TL;DR
Is Java Bulk api useful when I'm already implementing Java's Transport client?
For REST, I understand bulk can reduce load by saving on rest request overhead.
For Java, the transport client already maintains an open connection to the ES node, so what is the advantage of using java's bulk api over individual requests?
My cluster is on v2.1, I don't see Java bulk api documentation for version beyond 1.5, are we moving away from it as it's indifferent to individual requests?
If anything, it actually bundles up ES tasks to be queued, hence increasing the volatility(S.D) on # of tasks queued/second and thus more likely to get EsRejectionException because queue is filled.
Yes.
For Java, the transport client already maintains an open connection to the ES node, so what is the advantage of using java's bulk api over individual requests?

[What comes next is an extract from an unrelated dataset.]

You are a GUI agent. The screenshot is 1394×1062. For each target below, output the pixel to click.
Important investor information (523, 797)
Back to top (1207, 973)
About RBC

Networking requests are cheap.
That's not the biggest gain though. In 2.x, by default Elasticsearch does an fsync
per request. Of course, these fsync
s hurt performance. But if you bundle a bunch of indexing operations into a single bulk request, you only pay the cost of the fsync
once and thus amortize the cost of the fsync
over multiple operations. This does make a tremendous difference to performance.
What is more, multiple in-flight bulk requests can share an fsync
. That is, if request A and request B arrive and complete and then a call to fsync
is made from the completion of A, the fsync
that would have been executed because of the completion of B is skipped.
The docs are available.
Indexing requests get queued too, and I'm really not sure what you're trying to say about volatility?